Liliana Rivera Garza ha estado inscrita en prácticamente toda la obra de su hermana, en la dedicatoria “a lrg” que leemos al inicio de los libros desde Nadie me verá llorar (1999). Es, para ponerlo de alguna forma, la presencia que escribe junto a Cristina. Como leemos en el prólogo de Andamos perras, andamos diablas (Dharma Books, 2021), esta compañía en las palabras se fraguó antes de su muerte, durante la escritura, a mediados de los ochenta, de este primer libro de la escritora mexicana, titulado originalmente La guerra no importa (1991). Reeditado tres décadas después, la colección de relatos no sólo se revela como el núcleo de todo lo que su autora ha escrito después, con esa prosa narrativa que enrarece líricamente los ambientes, sino como una suerte de universo fundacional cuyas trazas pueden seguirse en diversos textos. El más evidente, Verde Shanghai: la novela insinuada en el conjunto de cuentos, que son incorporados como parte de una trama más amplia y compleja, pero con la misma sospecha: el amor como trampa que conduce al sometimiento de las mujeres. “Andamos perras, andamos diablas”, uno de estos cuentos primerizos, da nombre a un capítulo de Verde Shanghai y, claro, a una sección reveladora de El invencible verano de Liliana.

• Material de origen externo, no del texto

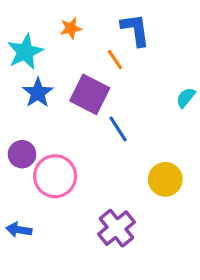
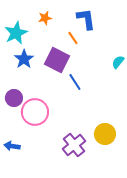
yellow circle: (165, 179) -> (105, 134), moved

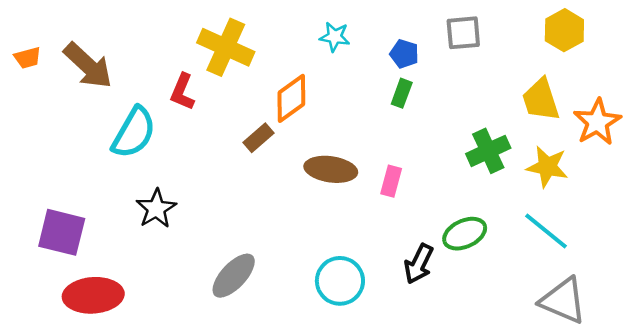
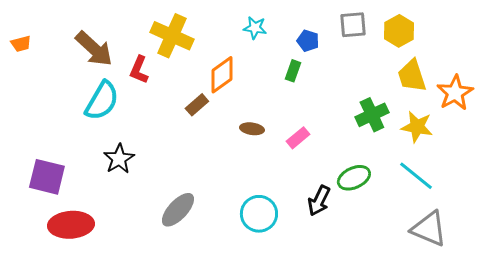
yellow hexagon: (564, 30) -> (399, 31), moved
brown arrow: (88, 66) -> (94, 49), moved
green rectangle: (402, 93) -> (293, 71), moved
brown ellipse: (331, 169) -> (252, 129), size x0.6
pink rectangle: (391, 181) -> (298, 138), turned 35

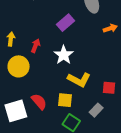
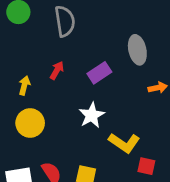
red arrow: (36, 46) -> (57, 70), moved
yellow L-shape: (79, 80) -> (124, 143), moved

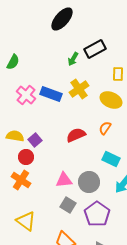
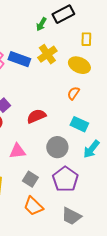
red semicircle: (76, 135) -> (36, 116), moved
pink triangle: (64, 180) -> (17, 151), moved
gray square: (68, 205) -> (30, 179), moved

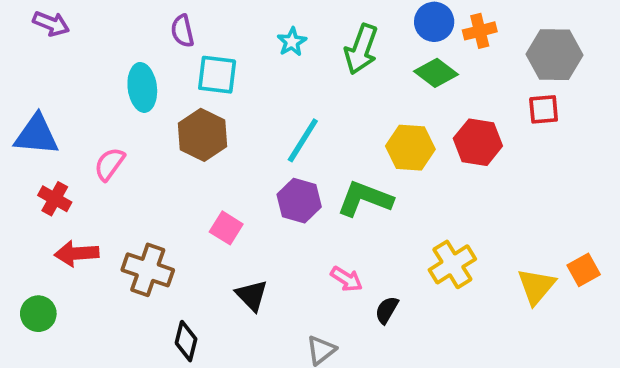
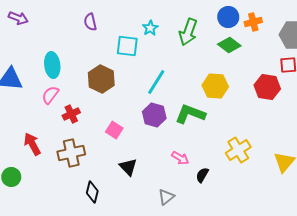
cyan square: (217, 75) -> (127, 46), moved
cyan ellipse: (142, 87) -> (52, 65), moved
red hexagon: (478, 142) -> (267, 87), moved
red cross: (55, 199) -> (71, 114), moved, turned 36
red arrow: (77, 253) -> (32, 144), turned 65
brown cross: (148, 270) -> (71, 153), turned -32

En mi mente lectora Andamos perras, andamos diablas, Verde Shanghai y El invencible verano de Liliana forman un tríptico. Incluso un cuarteto, si sumamos el ensayo Dolerse (2011). Un cuarteto que se mueve entre la ficción como evocación del trauma y el documento como posibilidad restitutoria. La obra de Cristina Rivera Garza se compone de libros que no se agotan en sí mismos, que trabajan anverso y reverso de ciertas intuiciones, obsesiones y heridas. Puede pensarse como un móvil que, según el punto de mira, compone constelaciones distintas, y al que cada nuevo elemento aporta dimensiones antes ocultas. Pero no, no es un tríptico ni un cuarteto, es un provisorio quinteto. Porque, como sabemos retroactivamente por los testimonios incluidos en El invencible verano de Liliana, ella estuvo presente desde los poemas de La más mía (1998). Cuando la familia Rivera Garza vivía en Toluca, las hermanas visitaban un manantial en Almoloya de Juárez, donde una raya separaba el agua limpia del agua turbia: “La línea de un cabello sobre el cráneo del misterio. / El límite que divide el lado derecho del izquierdo. / Tenía once años y protegida por ti / estuve a salvo de no ser amada”.